Bear and I are lucky enough that we get weekends with our kids at the same time. He has a son and I have an Abe, so when we are all together it’s a lot of…boys.
My cooking skills and planning skills are truly put to the test on these weekends. If it were up to them, they’d sit on the couch watching movies, football, and probably a few episodes of Say Yes to the Dress (j/k, I was wondering who was paying attention) while eating out of the pizza box from last night’s order that’s been on the coffee table for more than 12 hours. They’re not animals. They’re not jerks. They’re just…BOYS spending a weekend hanging out. No rules. No concerns.
So, to get them up and moving, I plan trips to the zoo, lunches out with this week’s circular coupons to local restaurants, trips to the park, make-your-own-taco night, you name it. I am a Weekend Planner when we’re all together. Usually by Sunday evening they’re all so sick of following the schedule they probably want to poke holes in my tires, but they smile and say thank you.
Until Sunday night.
After a long day together, a few tantrums (those were Abe’s, not mine), and a meal in public without the iPad (“No iPad? This is terrible news,” Bear said upon entering the restaurant), I stood up from the couch to clean the kitchen.
“I got it,” Bear said. I didn’t even turn around. I assumed he was speaking to someone who was throwing him a football or perhaps to the piece of pepperoni that fell on the floor. I kept walking. “Babe. Go lay down. I got the kitchen.”
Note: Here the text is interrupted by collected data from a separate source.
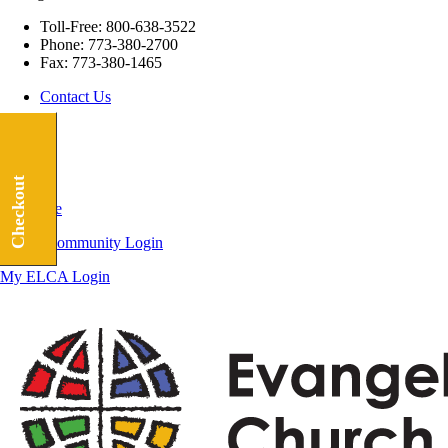
Toll-Free:
800-638-3522
Phone:
773-380-2700
Fax:
773-380-1465
Contact Us
Checkout
Subscribe
ELCA Community Login
My ELCA Login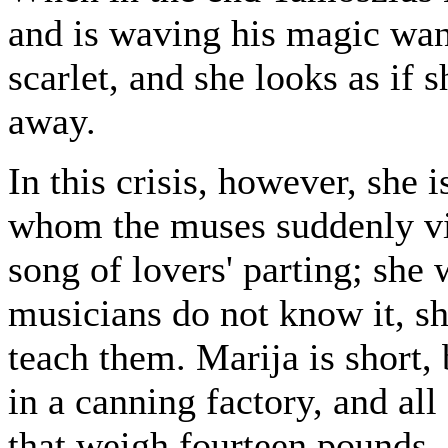
and is waving his magic wan
scarlet, and she looks as if 
away.
In this crisis, however, she
whom the muses suddenly visi
song of lovers' parting; she w
musicians do not know it, sh
teach them. Marija is short,
in a canning factory, and al
that weigh fourteen pounds. 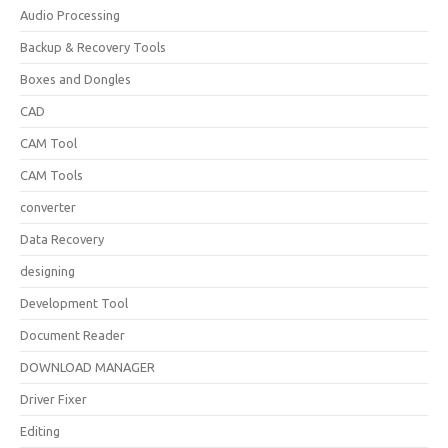
Audio Processing
Backup & Recovery Tools
Boxes and Dongles
CAD
CAM Tool
CAM Tools
converter
Data Recovery
designing
Development Tool
Document Reader
DOWNLOAD MANAGER
Driver Fixer
Editing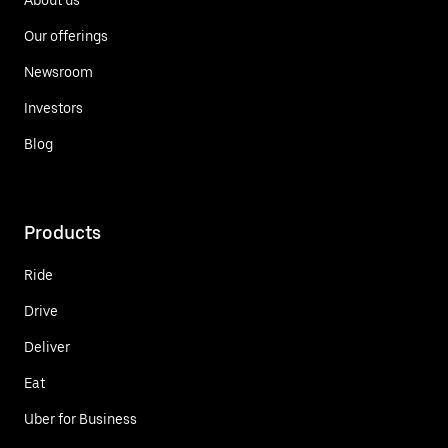
Our offerings
Newsroom
Investors
Blog
Products
Ride
Drive
Deliver
Eat
Uber for Business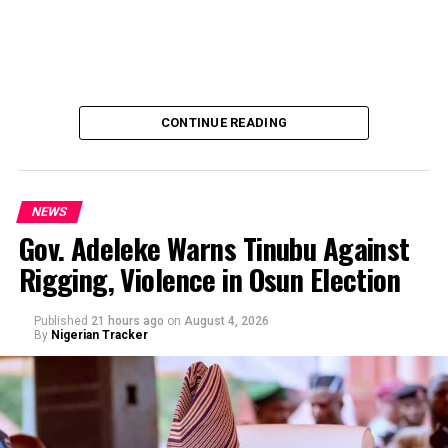
CONTINUE READING
NEWS
Gov. Adeleke Warns Tinubu Against
Rigging, Violence in Osun Election
By Yusuf Danjuma Yunusa
Published
21 hours ago
on
August 4, 2026
By
Nigerian Tracker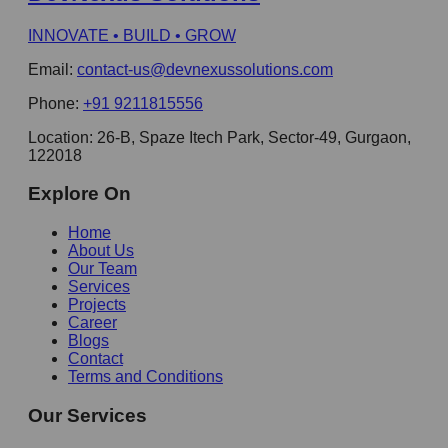
INNOVATE • BUILD • GROW
Email:
contact-us@devnexussolutions.com
Phone:
+91 9211815556
Location:
26-B, Spaze Itech Park, Sector-49, Gurgaon,
122018
Explore On
Home
About Us
Our Team
Services
Projects
Career
Blogs
Contact
Terms and Conditions
Our Services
Now, Bear is an INCREDIBLE boyfriend. He shows up in every situation to make me feel loved and cherished. But this…this was like foreplay I’d never experienced before.
“Seriously? You’re going to clean the kitchen?”
“Yep! We got it! You go relax.”
I’m not lying. I’m not EVEN lying. He said this to me. And then I went and laid down. And I HEARD him in the kitchen doing things with dishes so I knew he actually went in to the kitchen after he said that to me.
And I went to sleep. It was amazing.
We all woke up in a tizzy the next morning (and by “we” I mean Bear, followed by his son, followed LONG after by Abe and me…we got the “sleep in” gene). I rushed to get dressed so I could get some breakfast out before everyone had to split. And as I walked into the kitchen…I saw it.
Pots. Pots everywhere.
“I didn’t really clean it like you clean it. But I unloaded and re-loaded the dishwasher,” Bear said pouring his coffee and smiling sheepishly.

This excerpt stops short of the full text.